In fact, while Werner Herzog was playing the villainous Client who pays Mando to deliver him The Child, the actor-director convinced Favreau and Filoni not to abandon the puppet for CGI. He signaled that they should appreciate the power of Baby Yoda, said Filoni. “He was the first person to react to The Child in a way that they seemed to know something we didn’t. ‘This is something miraculous,’ he said.”

Favreau gave Howard room to explore working with the puppet in Chapter 4: “Sanctuary,” knowing that she had experience with animatronic dinosaurs on “Jurassic World.” “Jon didn’t want to push Baby Yoda too far,” said Howard. “Or get too cutesy or lean into it too much. It’s about purity of intention.”

They were willing to keep lead actor Pedro Pascal hidden behind a mask.

Casting Pascal was crucial (in the tradition of James Earl Jones’ Darth Vader) to bringing to life Mando, the laconic and anti-heroic Mandalorian. And Favreau and Filoni made the choice to go forward with almost eight full episodes with Pascal’s face covered. That took guts.

Filoni disagrees. “The Man with No Name has no identity,” he said. “To reveal his face could become a big reveal, a powerful thing. It’s intense to do. There’s a lot of magic to it. The costume itself is wonderfully made (it’s not metal), the helmet details and design. Just as a cowboy uses the brim of his hat over his eyes to throw more intense shadows on his face, the visor mimicked the way that the shape would move. But Pedro brought the character to life.”

Pascal, an athletic actor who is dangerous and charismatic in both “Narcos” and “Game of Thrones,” was Favreau’s idea. “He can be charming and intense,” Filoni said. “All this street cred for fighting, you believe that. The Mandalorian is not a man of many words. That’s part of his charm. What he says is more meaningful, as he gets fond of the kid.”

Besides, admitted Filoni: with a man in a mask, it’s easier to loop in dialogue.

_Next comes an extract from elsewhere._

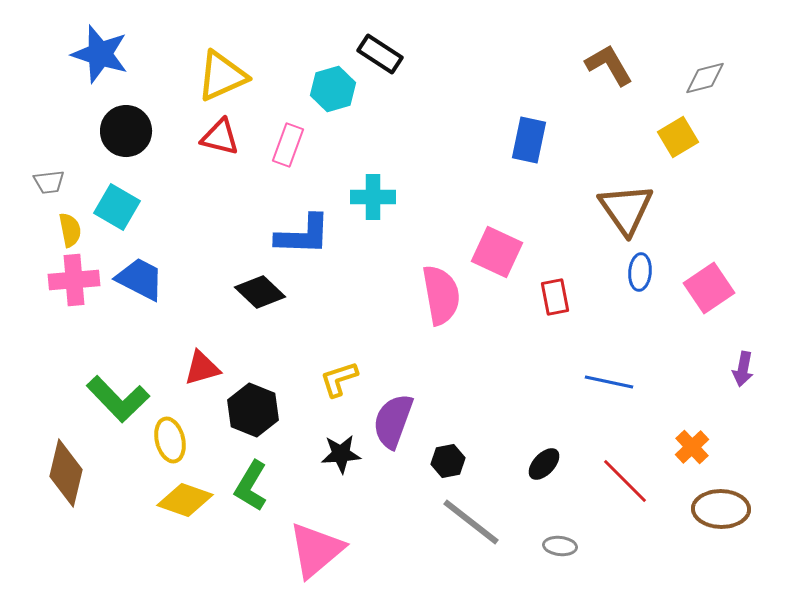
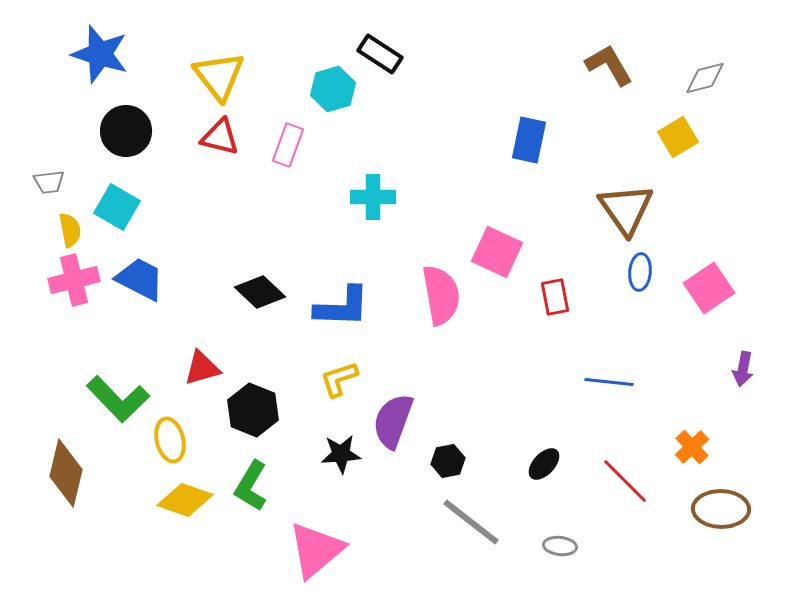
yellow triangle at (222, 76): moved 3 px left; rotated 44 degrees counterclockwise
blue L-shape at (303, 235): moved 39 px right, 72 px down
pink cross at (74, 280): rotated 9 degrees counterclockwise
blue line at (609, 382): rotated 6 degrees counterclockwise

Next Up: Season 2, with Favreau & Filoni returning as well as Howard and a new cast including Timothy Olyphant, Michael Biehn, Katee Sackhoff, and likely, Rosario Dawson as a live-action version of “The Clone Wars” icon Ahsoka Tano. Luckily, the team wrapped principal photography just before the lockdown.

Will they make their assigned October Disney+ streaming date as they struggle to complete post-production? “What we learned on Season 1 helped on Season 2” Filoni said. “I didn’t know it would be as successful as it turned out to be. We have a shot.”